Sendo assim, o capital possui também em seu bojo, além de criar trabalho
excedente, uma tendência de criar novos pontos de troca.
Assim,
a partir da tendência de criar novos pontos de troca, temos a tendência de criar
um mercado mundial, em que deixem de existir, ou ao menos mais flexíveis, os
limites para a expansão do mercado.
Contudo, quando
afirmações como esta são colocadas, muitas são entendidas como sinônimo de fim
do território, como chega a propor Badie
e outros que vêem de forma dicotômica território e rede. Partimos de uma reorganização numa perspectiva que
busque uma maior articulação entre si, a conectividade, num binômio território,
“historicamente relativizado, a rede atuando ora com efeitos
territorializadores, ora desterritorializadores”.

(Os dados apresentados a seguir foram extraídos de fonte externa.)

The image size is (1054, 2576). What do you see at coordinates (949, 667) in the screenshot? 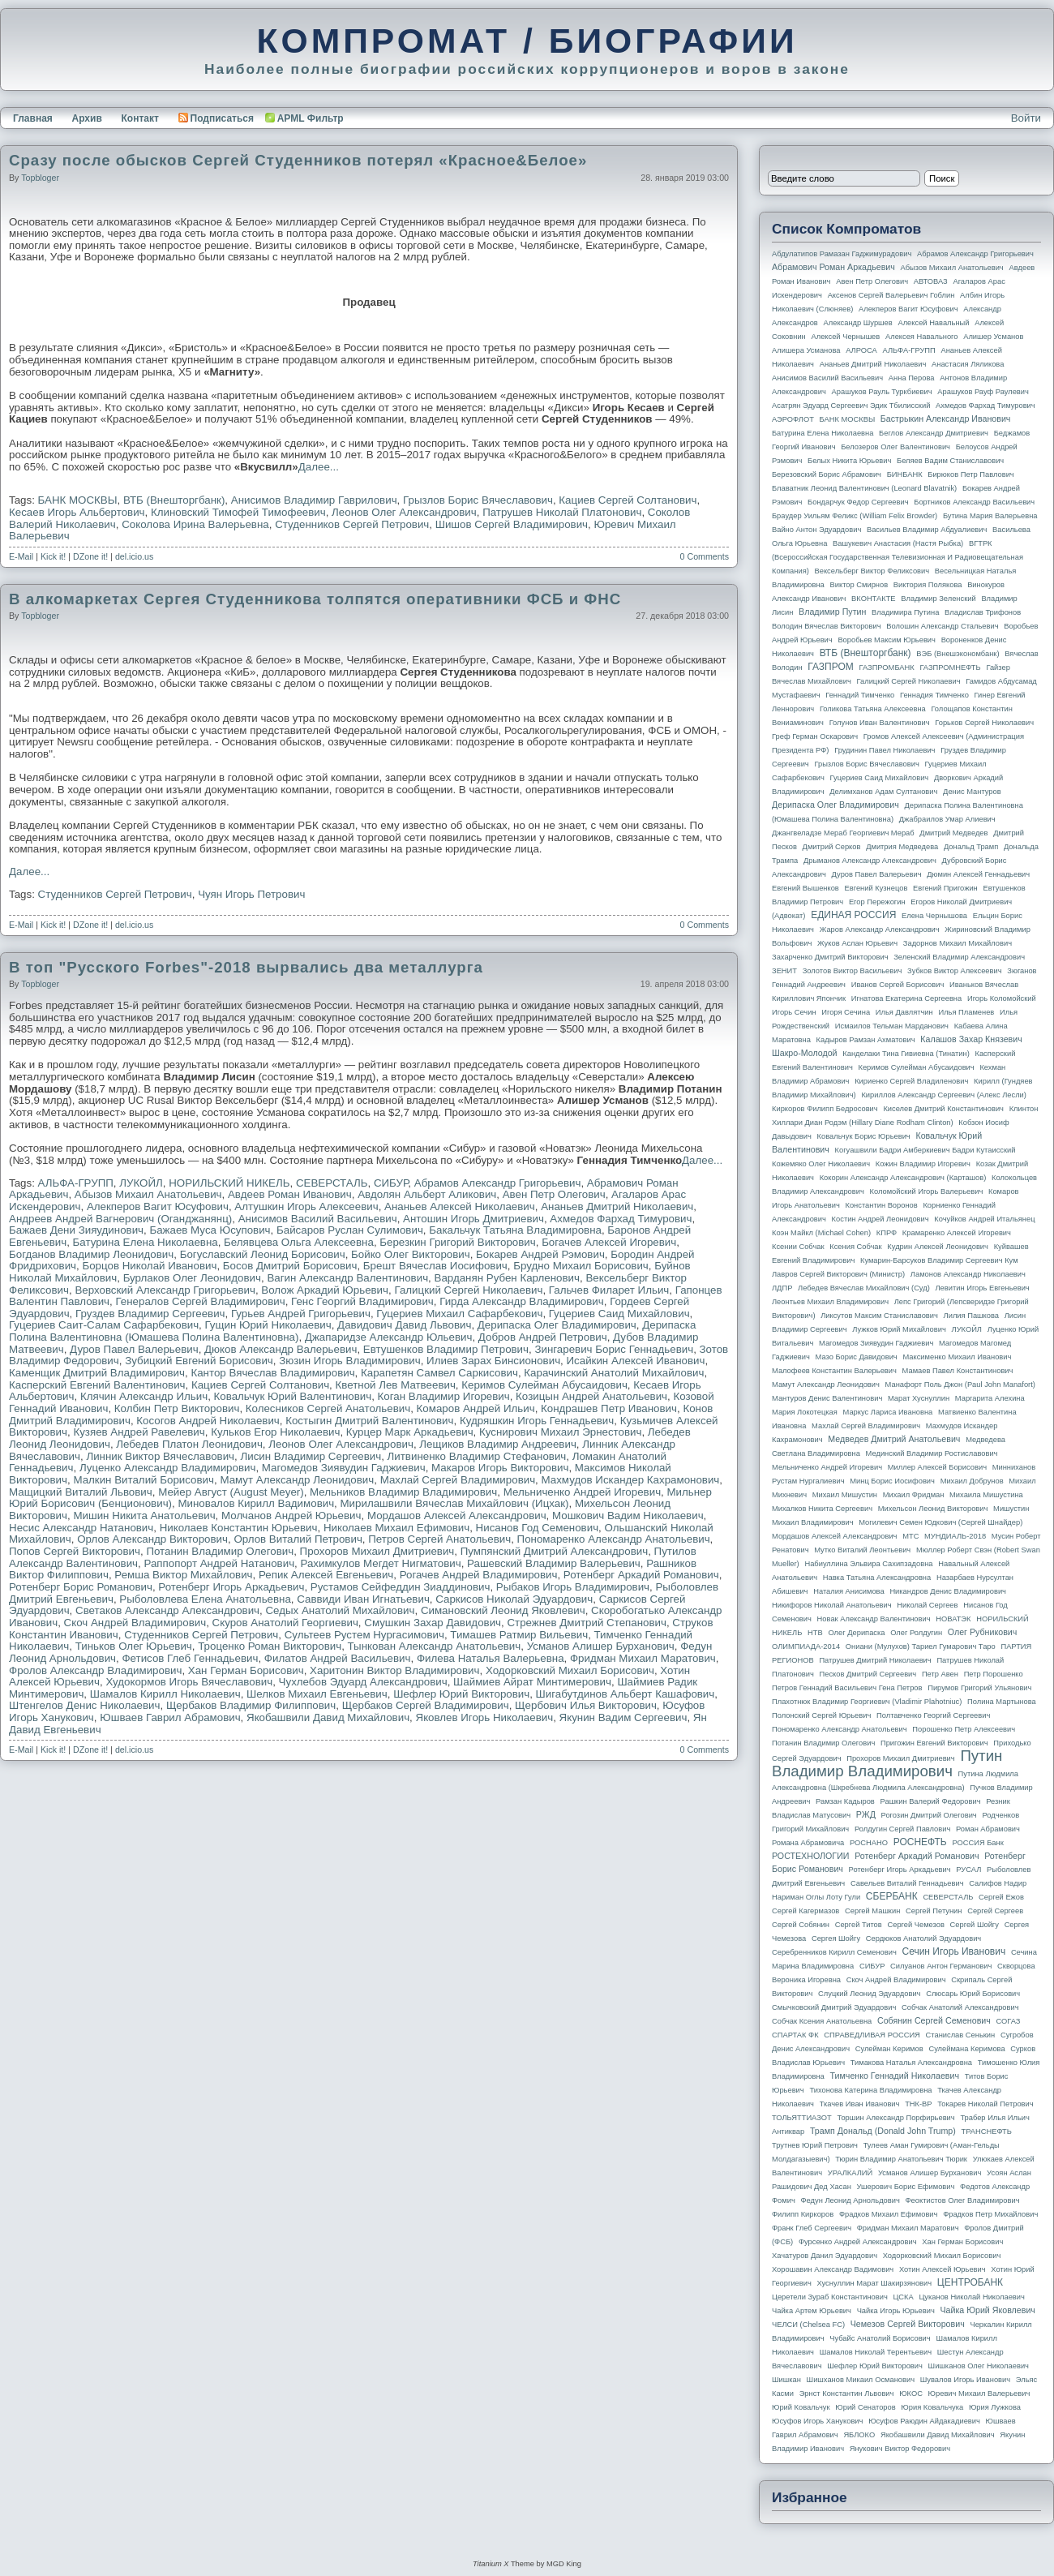
I see `ГАЗПРОМНЕФТЬ` at bounding box center [949, 667].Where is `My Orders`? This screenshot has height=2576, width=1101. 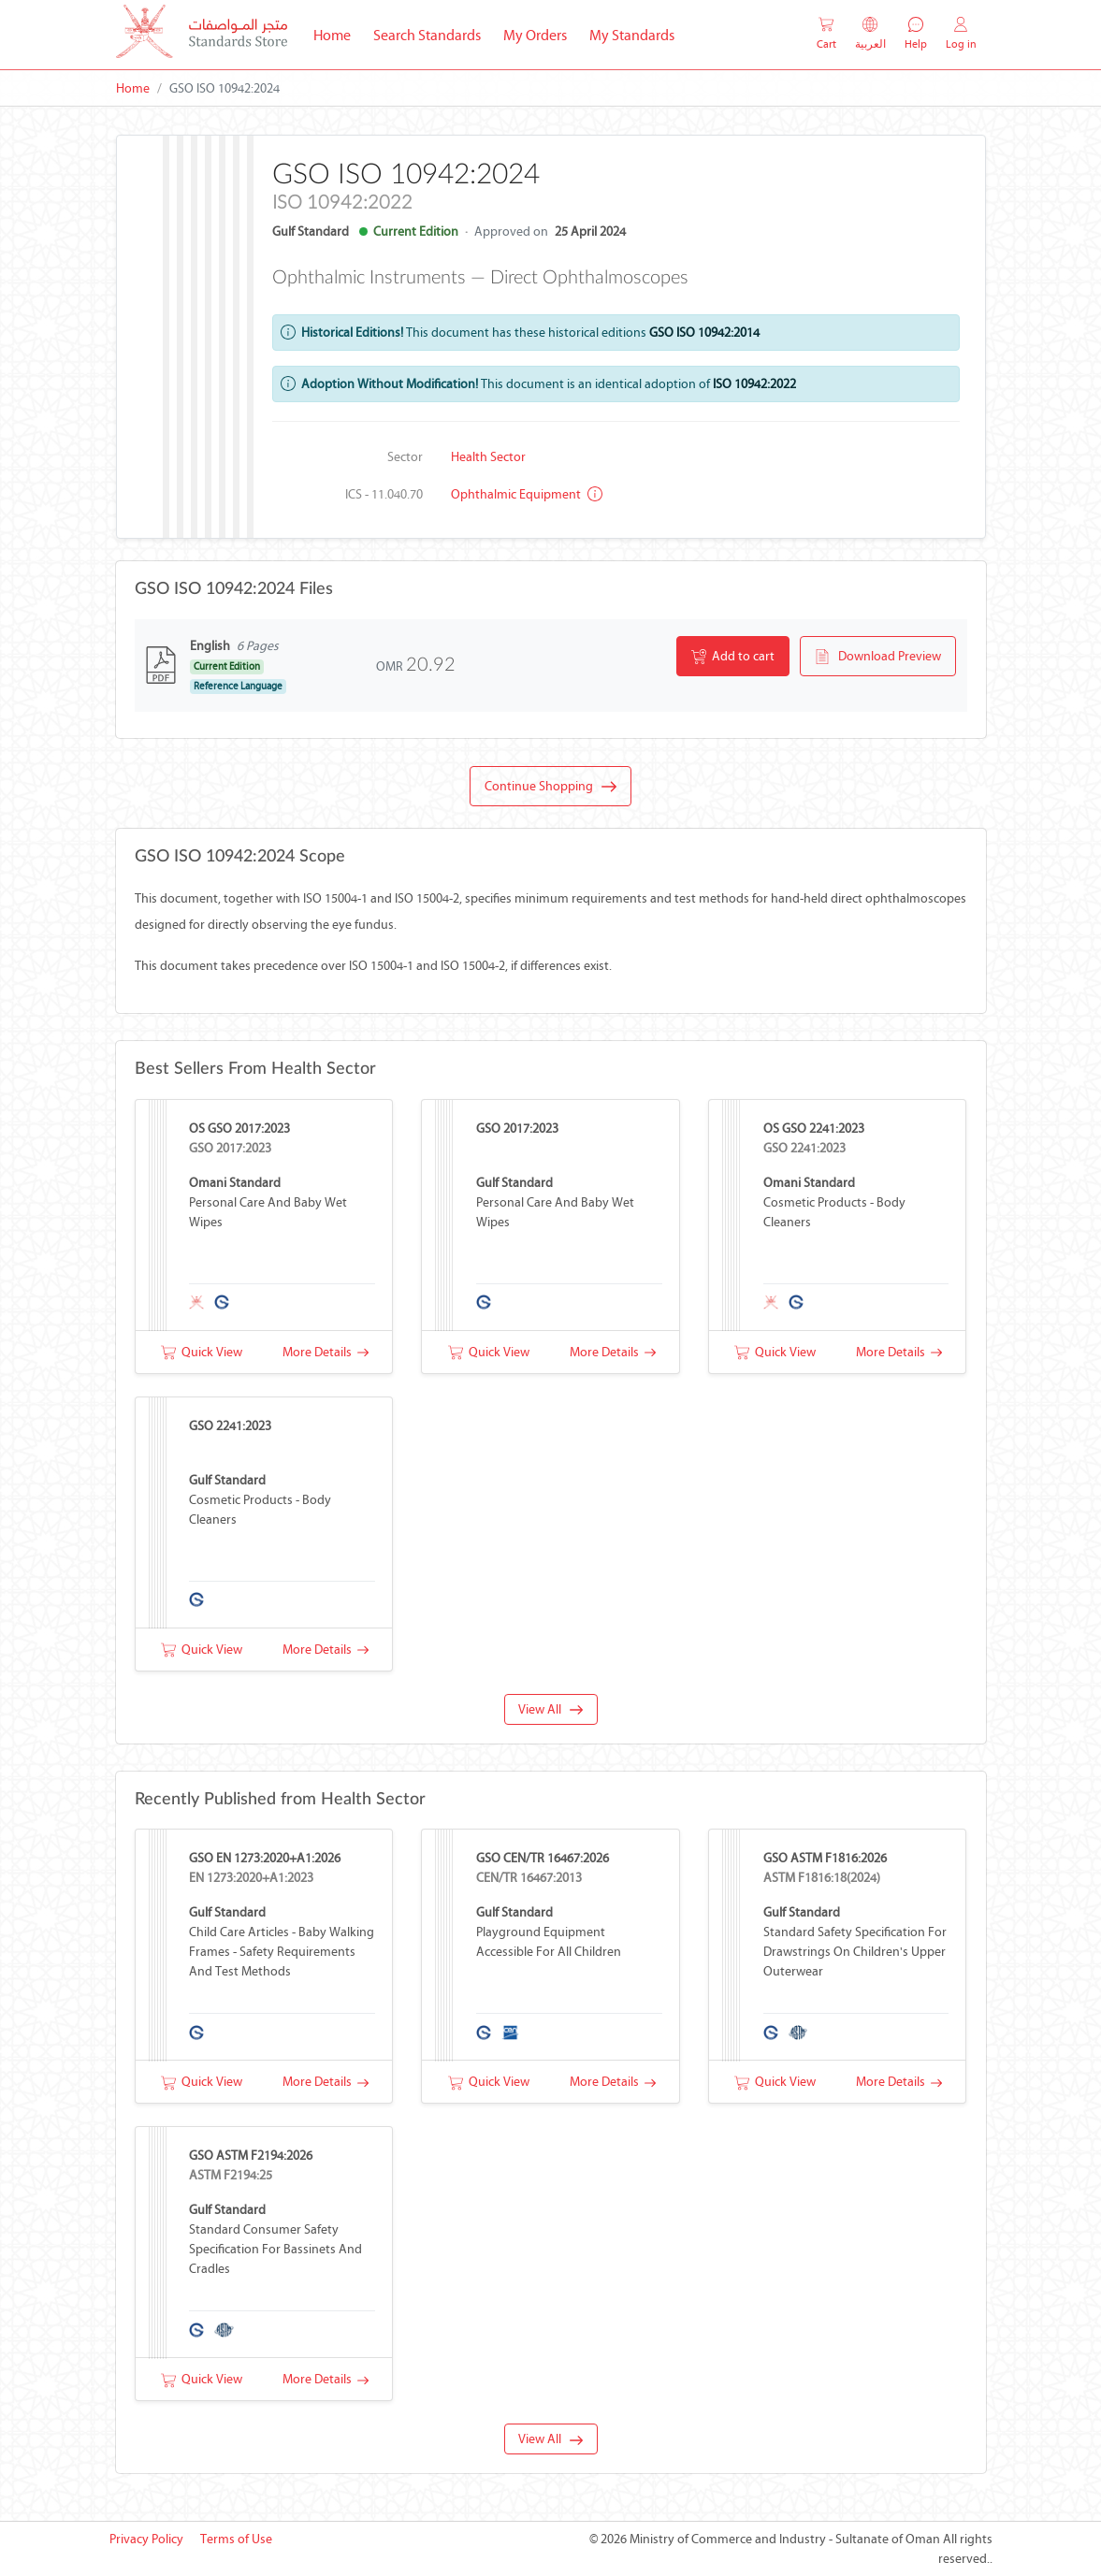
My Orders is located at coordinates (535, 35).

Segundo o próprio Haesbaert, a passagem de um território-zona, “centrados em
dinâmicas sociais ligadas ao controle de superfícies ou à difusão em termos de
área (em geral contíguas)” para um território-rede onde “a lógica se refere mais
ao controle espacial pelo controle de fluxos, [...] uma característica muito
importante é que a lógica descontínua dos territórios-rede admite uma maior
sobreposição territorial, na partilha concomitante de múltiplos territórios”.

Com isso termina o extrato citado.